Ferguson October 11_feature.jpg

Thousands Turn Out For Ferguson October

Issue 201

Ellen Davidson Oct 28, 2014

Photos by Ellen Davidson
Text by Alina Mogilyanskaya

“Hands up, don’t shoot!”

“Black lives matter!”

These have become the clarion calls of the struggle for justice for Michael Brown. After the unarmed black teenager was shot by a white police officer in Ferguson, Missouri, on August 9 and his body was left on the street for more than four hours, protests erupted. Those initial expressions of grief and rage have since grown into an organized national movement.

Daily protests have taken place in Ferguson since Brown’s death, punctuated by violent police crackdowns and the subsequent police killings in the Greater St. Louis Area of two other young black men, Vonderrit Myers, 18, and Kajiembe Powell, 25.

During the weekend of October 10-13, thousands of St. Louis residents and out-of-towners took part in acts of resistance dubbed “Ferguson October.” Demonstrators demanded the indictment of Brown’s killer, Darren Wilson, and responded to systemic issues underlying the murder — racial bias and lack of accountability in law enforcement, normalized violence against communities of color, the militarization of the nation’s police departments and more — with rallies, direct actions and civil disobedience. Dozens were arrested.
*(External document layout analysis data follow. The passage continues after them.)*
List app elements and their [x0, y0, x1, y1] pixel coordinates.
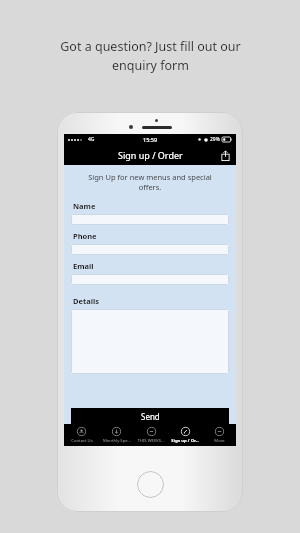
- button[interactable]: Sign up / Or...: [168, 424, 202, 446]
- button[interactable]: THIS WEEKS...: [134, 424, 168, 446]
- staticText: enquiry form: [112, 57, 189, 74]
- staticText: Name: [73, 201, 96, 211]
- button[interactable]: [71, 244, 229, 255]
- staticText: Sign Up for new menus and special offers…: [77, 172, 223, 192]
- staticText: More: [214, 438, 225, 444]
- staticText: THIS WEEKS...: [137, 438, 165, 444]
- staticText: Monthly Spe...: [103, 438, 131, 444]
- other: Home: [137, 471, 164, 498]
- button[interactable]: [71, 274, 229, 285]
- button[interactable]: Send: [71, 408, 229, 424]
- button[interactable]: Contact Us: [64, 424, 99, 446]
- staticText: Got a question? Just fill out our: [60, 38, 241, 55]
- button[interactable]: [71, 309, 229, 374]
- staticText: Phone: [73, 231, 97, 241]
- button[interactable]: Monthly Spe...: [99, 424, 134, 446]
- button[interactable]: Share: [218, 148, 232, 162]
- staticText: Sign up / Or...: [171, 438, 199, 444]
- staticText: 29%: [210, 136, 220, 143]
- button[interactable]: [71, 214, 229, 225]
- button[interactable]: More: [202, 424, 236, 446]
- staticText: Contact Us: [71, 438, 93, 444]
- staticText: 15:59: [143, 136, 158, 143]
- staticText: Send: [141, 411, 160, 422]
- staticText: Details: [73, 296, 99, 306]
- staticText: 4G: [88, 136, 95, 143]
- staticText: Sign up / Order: [118, 149, 183, 161]
- staticText: Email: [73, 261, 94, 271]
Tensions remain high in Ferguson. The grand jury deadline for a decision about Wilson’s indictment is January 7, and as suspicions about the legitimacy of the process swirl through the community, people return day after day to protest at the local police station. In the recent words of one Ferguson resident, “No one is going to rest until we get justice.”

Thousands participated in a “Justice for All” march in St. Louis on October 11. The march wound through downtown St. Louis and concluded with a rally at Kiener Plaza. The crowd numbered as many as 3,000 people and included local and out-of-state activists, people of faith, youth, labor union members and more.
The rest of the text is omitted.